A mixed curve is a subset of \(\mathbb{C}^2\) defined by the vanishing of a polynomial \(f(z,\overline{z})=0\), where \(\overline{z}\) is the complex conjugate of \(z \in \mathbb{C}^2\). This interesting paper develops the basic intersection theory of mixed curves, generalizing the main results of the holomorphic case.

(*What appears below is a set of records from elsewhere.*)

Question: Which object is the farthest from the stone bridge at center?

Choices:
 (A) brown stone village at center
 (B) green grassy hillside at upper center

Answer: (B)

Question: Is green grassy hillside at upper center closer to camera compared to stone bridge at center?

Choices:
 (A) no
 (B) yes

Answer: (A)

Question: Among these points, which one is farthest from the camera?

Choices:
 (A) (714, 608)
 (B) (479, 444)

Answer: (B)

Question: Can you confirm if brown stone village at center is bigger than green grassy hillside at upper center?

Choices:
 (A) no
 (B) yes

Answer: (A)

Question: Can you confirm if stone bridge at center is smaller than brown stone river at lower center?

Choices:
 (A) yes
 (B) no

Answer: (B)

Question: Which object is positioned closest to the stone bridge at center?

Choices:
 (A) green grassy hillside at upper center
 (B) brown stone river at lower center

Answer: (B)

Let \(P\) be an isolated intersection point of mixed curves \(C\) and \(C'\), and suppose that both mixed curves have at worst an isolated mixed singularity at \(P\). The author defines the local intersection number \(I_{\text{top}}(C,C';P)\) from the defining equations of \(C\) and \(C'\), and shows that the local intersection number is stable under a bifurcation of \(P\). It follows that, first, the definition of the local intersection number coincides with the usual one for complex analytic curves, and second, if \(C\) and \(C'\) are mixed projective curves, intersecting at points \(P_1,\dots,P_\mu\) at which both mixed curves have at worst an isolated mixed singularity, then \(\sum_{j=1}^\mu I_{\text{top}}(C,C';P_j)=[C] \cdot [C']\). The existence and the computation of the fundamental class \([C]\) was treated in the author’s previous paper [“On mixed projective curves”, arXiv:0910.2523].
The last section is devoted to a detailed study of the roots of a mixed polynomial \(h(u,\overline{u})\) of one variable \(u\) as a special case.
This paper is clearly written and contains a number of good examples.